The van had its hazard lights on, the Waymo logo on the side and a dashboard displaying my initials. I clicked the door handle, jumped in and strapped on the seatbelt. A woman’s voice welcomed me. The passenger seat in front of me had a screen that displayed a map and the car on the road.
A partition read, “Please stay in the back. Don’t touch the steering wheel.” That led me to wonder if Waymo had experienced an attempted hijacking before, a potential risk I hadn’t considered until that moment. The cupholders held hand sanitizer and Clorox wipes. In the seat pocket in front of me was an N95 mask that was the same aqua color of the Waymo logo.
I wanted to put on some music but the screen required me to download the Google Assistant app, so I gave up. A Bluetooth feature or USB plug-in would’ve been more convenient.
The five-mile ride lasted 14 minutes over highways and some neighborhood streets. The cost was $10.77, or a little less than $1 a minute.
For the most part, the ride was smooth, allowing me to comfortably avoid spilling my coffee. However, there was one rough moment toward the end.
Just as the car neared Trader Joe’s, it came to an abrupt stop, slamming the brake for an apparent pedestrian. It nearly gave me whiplash and made me particularly grateful for the working seatbelt. The jolt was surprising, as the car was going no more than seven miles an hour in a parking lot.
McGoldrick, the Waymo spokesperson, wrote that “it’s definitely not the experience we strive for” and added, “Our team is looking into this event, and we will use it to improve.”
After gasping — and letting out an audible “Jesus!” (see video below) — I settled back in until the car let me off in front of the Trader Joe’s. The drop-off spot was in yet another fire lane, next to a red-painted curb.

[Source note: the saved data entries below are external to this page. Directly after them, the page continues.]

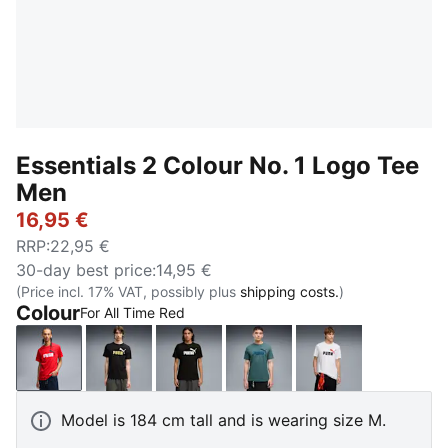
Essentials 2 Colour No. 1 Logo Tee
Men
16,95 €
RRP
:
22,95 €
30-day best price
:
14,95 €
(Price incl. 17% VAT, possibly plus
shipping costs.
)
Colour
For All Time Red
For All Time Red
PUMA Black-Rustic Olive
PUMA Black-Apple Spritz
Herb Garden
PUMA White-re
Model is 184 cm tall and is wearing size M.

“We’ve arrived,” the recorded voice told me. “Please check your surroundings before exiting the vehicle and remember to close the doors after you exit.”

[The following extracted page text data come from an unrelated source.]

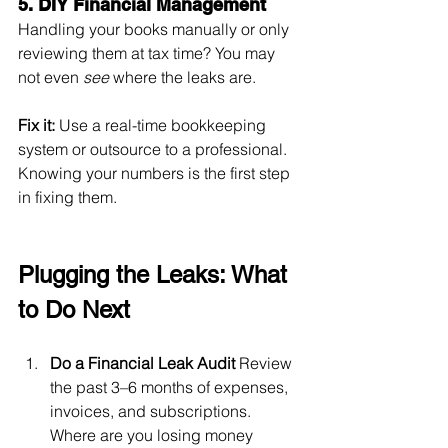
5. DIY Financial Management
Handling your books manually or only 
reviewing them at tax time? You may 
not even 
see
 where the leaks are.
Fix it:
 Use a real-time bookkeeping 
system or outsource to a professional. 
Knowing your numbers is the first step 
in fixing them.
Plugging the Leaks: What 
to Do Next
Do a Financial Leak Audit
 Review 
the past 3–6 months of expenses, 
invoices, and subscriptions. 
Where are you losing money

McGoldrick didn’t provide a comment on why the car kept parking in clearly marked fire zones, and said the team is looking into it.
A slightly different feel
Despite spending a week in the Phoenix area, I saw very few Waymos. It was a stark contrast to my visit in 2019 and to current day San Francisco, where I’ll often see several test cars on the roads in a day. The company says it has 300 to 400 vehicles in the Phoenix area, including Chrysler Pacifica vans and some Jaguar I-Pace electric SUVs.
On the whole, the experience was much more relaxing than my prior ride in 2019 with a safety driver. At that time, the car felt overly cautious. It went slower than the speed of traffic and waited for what felt like an eternity before making an unprotected turn.
This time, it felt natural. Instead of inching into a turn at a glacial pace, it swiftly moved up and accelerated at the right moment. The car didn’t seem to attract stares from other drivers the way it did in two years ago, likely because residents are used to seeing them on the road.
Still, entrusting a completely driverless car with my life required a mind shift. Watching the foot pedals move themselves up and down and the wheel turn itself to the left and right was unnerving at times, even though I follow the company closely and have seen the technology work on several occasions.
Clearing that hurdle with the broader public may be one of Waymo’s biggest challenges. On Instagram, I posted a 10-second video of the ride, which allowed viewers to see the steering wheel and foot pedals move themselves. I got dozens of direct messages that mostly consisted of “WTF” and “How was it?!”
I also spoke to several Phoenix residents to get their perspectives. Some were unaware the service was even available to them through an app. Others said they knew about Waymo One, but were reluctant to try it. Most acknowledged that autonomous cars would eventually be the norm.
Waymo is now 13 years old. It’s taken this long to get self-driving cars operating fluidly on city streets in part of one U.S. market. While even getting that far is a mighty impressive technological feat, ubiquity — if it ever comes — feels like it’s still a long way off.